[Data records]
-.-.-
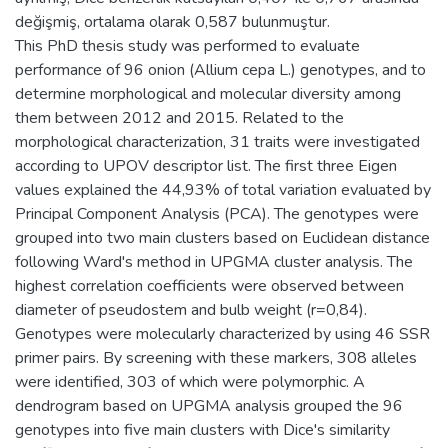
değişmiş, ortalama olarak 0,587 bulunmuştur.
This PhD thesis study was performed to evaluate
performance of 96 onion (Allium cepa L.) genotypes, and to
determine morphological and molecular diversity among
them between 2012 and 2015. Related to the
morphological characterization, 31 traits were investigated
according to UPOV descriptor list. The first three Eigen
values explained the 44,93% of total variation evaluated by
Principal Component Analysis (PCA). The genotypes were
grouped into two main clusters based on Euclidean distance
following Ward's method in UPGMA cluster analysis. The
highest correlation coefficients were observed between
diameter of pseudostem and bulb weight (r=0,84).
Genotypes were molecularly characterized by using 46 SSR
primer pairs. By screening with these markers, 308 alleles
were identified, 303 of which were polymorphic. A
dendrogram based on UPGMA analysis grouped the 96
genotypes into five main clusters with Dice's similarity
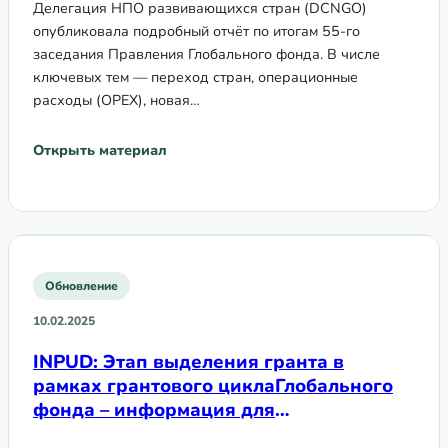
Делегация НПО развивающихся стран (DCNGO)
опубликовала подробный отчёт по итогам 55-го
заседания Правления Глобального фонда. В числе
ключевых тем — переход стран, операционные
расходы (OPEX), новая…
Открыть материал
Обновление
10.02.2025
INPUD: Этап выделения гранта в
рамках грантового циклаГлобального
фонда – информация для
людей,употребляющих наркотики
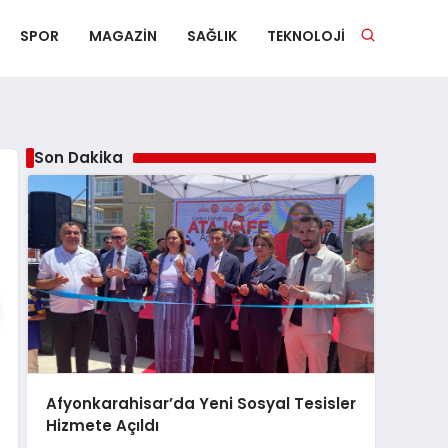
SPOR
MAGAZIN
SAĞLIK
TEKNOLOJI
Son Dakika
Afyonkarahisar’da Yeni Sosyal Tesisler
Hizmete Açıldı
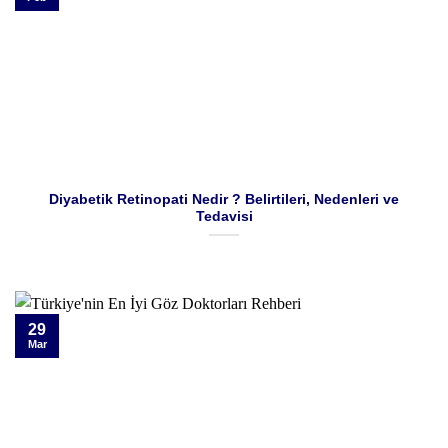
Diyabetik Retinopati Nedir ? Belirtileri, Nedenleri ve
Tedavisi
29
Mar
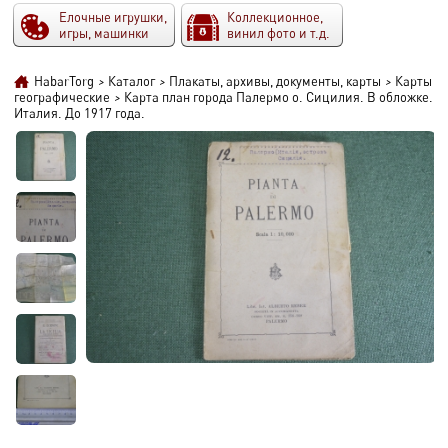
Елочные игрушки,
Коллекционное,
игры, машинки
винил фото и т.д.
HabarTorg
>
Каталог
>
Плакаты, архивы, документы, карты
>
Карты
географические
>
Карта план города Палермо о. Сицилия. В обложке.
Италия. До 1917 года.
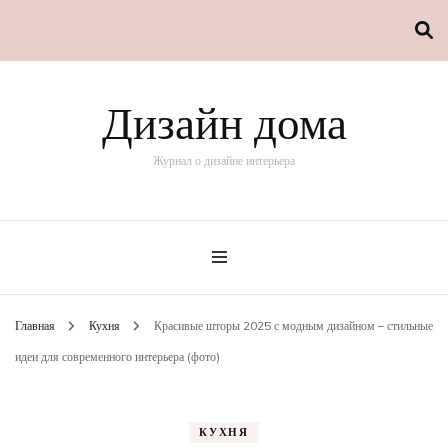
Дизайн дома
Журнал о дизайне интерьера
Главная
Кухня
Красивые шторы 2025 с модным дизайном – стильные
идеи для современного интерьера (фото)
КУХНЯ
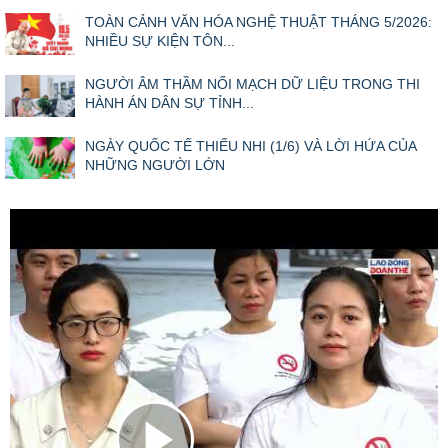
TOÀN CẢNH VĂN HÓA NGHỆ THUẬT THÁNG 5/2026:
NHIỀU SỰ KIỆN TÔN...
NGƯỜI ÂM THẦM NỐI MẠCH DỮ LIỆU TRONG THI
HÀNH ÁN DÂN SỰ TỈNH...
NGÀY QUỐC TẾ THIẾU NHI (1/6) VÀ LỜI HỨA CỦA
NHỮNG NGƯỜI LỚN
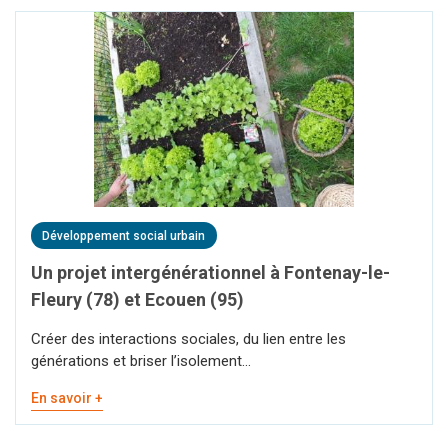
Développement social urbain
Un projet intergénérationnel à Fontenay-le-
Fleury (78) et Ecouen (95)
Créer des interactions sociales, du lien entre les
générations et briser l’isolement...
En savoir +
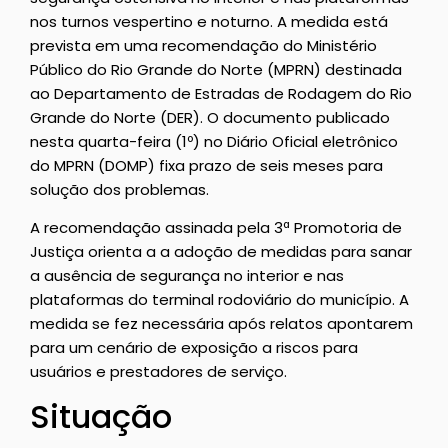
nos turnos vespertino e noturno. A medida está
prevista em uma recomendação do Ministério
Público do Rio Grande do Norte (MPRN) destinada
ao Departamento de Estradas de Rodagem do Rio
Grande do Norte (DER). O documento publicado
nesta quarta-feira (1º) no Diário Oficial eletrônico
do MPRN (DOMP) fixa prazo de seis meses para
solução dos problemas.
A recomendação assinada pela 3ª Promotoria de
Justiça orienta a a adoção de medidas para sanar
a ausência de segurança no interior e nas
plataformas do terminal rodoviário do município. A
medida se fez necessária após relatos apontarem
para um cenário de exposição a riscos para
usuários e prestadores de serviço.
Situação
-.-.-
Gather each line in these records that contains the string "para".

do MPRN (DOMP) fixa prazo de seis meses para
Justiça orienta a a adoção de medidas para sanar
para um cenário de exposição a riscos para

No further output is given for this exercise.